Relationship

Relationship jokes

I told my friends that are gay that my hairline's straighter than he will ever be.

If I'm still single by Christmas, Santa won't be the only one jumping off a roof.

My wife told me to treat her like a princess, so I got drunk and drove through the tunnel.

Or is she asking her son, "Do you know Newton?"

The boy said, "No, I don't know."

She said to him, "If you had paid attention to your lessons, you would have known him!"

The boy said, "Ok, do you know Ikhlod?"

She said to him, "No, who is she?"

He said to her, "If you had paid attention to your husband, you would have known her."

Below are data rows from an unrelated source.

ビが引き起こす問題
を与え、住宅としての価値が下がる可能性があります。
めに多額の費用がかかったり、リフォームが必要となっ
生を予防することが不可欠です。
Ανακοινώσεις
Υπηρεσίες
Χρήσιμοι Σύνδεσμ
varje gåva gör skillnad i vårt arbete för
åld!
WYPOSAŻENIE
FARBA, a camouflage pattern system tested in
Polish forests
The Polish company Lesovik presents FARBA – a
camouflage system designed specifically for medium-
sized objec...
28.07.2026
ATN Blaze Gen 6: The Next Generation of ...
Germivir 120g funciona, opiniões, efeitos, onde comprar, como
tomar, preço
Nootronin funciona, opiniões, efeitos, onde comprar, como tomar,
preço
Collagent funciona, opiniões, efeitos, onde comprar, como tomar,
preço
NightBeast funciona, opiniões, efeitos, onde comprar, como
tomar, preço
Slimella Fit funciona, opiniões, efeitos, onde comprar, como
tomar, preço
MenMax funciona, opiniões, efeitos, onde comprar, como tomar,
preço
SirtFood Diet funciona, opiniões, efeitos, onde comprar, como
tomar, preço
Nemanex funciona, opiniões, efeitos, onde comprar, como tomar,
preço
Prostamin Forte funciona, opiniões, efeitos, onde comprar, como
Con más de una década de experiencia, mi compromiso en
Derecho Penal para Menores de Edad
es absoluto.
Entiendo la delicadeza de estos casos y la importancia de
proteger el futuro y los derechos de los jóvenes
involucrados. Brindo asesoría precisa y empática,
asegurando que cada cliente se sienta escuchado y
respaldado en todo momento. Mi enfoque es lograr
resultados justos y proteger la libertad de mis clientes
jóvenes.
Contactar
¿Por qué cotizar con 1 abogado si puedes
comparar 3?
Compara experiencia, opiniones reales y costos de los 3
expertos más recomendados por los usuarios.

The important thing is that the boy is currently a week with his uncles and a week with his turbans.

The way ladies cheat nowadays is very alarming.

She might give birth to twins, but each twin having a different father. 😭

Mom: Can I tell you a joke?

Kid: Sure.

Mom: Knock knock.

Kid: Who's there?

Mom: Not yo.

Kid: Not yo who?

Mom: Not yo father.

Kid: Not yo husband either.

I gave my sister a compliment and said she's pretty, then while she was saying thanks, I said, "pretty ugly."

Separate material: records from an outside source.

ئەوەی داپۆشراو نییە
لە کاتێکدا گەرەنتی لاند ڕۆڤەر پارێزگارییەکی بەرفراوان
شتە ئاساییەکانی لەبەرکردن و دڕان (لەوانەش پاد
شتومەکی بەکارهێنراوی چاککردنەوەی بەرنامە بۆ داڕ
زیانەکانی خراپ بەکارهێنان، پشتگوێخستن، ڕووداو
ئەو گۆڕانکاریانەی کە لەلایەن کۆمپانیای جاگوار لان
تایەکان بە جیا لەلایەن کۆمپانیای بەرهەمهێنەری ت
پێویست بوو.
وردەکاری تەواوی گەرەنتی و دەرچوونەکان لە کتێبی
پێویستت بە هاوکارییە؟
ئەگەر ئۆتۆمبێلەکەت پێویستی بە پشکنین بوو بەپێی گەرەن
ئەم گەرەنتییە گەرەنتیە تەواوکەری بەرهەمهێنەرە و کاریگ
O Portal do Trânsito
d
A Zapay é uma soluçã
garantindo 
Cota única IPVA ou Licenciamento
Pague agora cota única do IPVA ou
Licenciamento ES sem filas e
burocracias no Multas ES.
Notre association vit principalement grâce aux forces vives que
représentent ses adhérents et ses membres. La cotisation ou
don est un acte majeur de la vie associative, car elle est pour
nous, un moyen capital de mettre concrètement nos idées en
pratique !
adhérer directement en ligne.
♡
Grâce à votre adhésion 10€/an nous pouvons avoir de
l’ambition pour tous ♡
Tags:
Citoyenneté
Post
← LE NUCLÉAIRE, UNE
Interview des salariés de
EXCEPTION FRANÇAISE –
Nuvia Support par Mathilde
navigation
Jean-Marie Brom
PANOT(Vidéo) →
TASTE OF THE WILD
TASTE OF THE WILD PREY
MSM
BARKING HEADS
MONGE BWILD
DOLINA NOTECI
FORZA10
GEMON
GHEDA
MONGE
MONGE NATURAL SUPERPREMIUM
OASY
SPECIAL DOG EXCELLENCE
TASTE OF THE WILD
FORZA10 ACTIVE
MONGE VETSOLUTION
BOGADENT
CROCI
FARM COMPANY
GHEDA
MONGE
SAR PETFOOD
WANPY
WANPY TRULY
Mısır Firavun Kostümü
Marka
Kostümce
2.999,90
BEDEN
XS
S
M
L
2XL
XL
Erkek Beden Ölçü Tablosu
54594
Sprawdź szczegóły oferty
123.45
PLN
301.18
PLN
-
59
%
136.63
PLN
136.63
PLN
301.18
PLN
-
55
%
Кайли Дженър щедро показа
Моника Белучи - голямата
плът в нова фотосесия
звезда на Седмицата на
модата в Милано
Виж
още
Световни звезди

Me: You are pretty. Her: Thanks. Me: Pretty ugly.

Are your forehead and your hairline best friends because they look like they go way back?

Dad: I heard an actor killed themselves with a knife. It was Reese something.

Mom: Witherspoon.

Dad: No, with a knife, you dummy!

Wife: [Looks] in the mirror. Wife: I look fat, can you say something positive? Husband: At least your eyes work.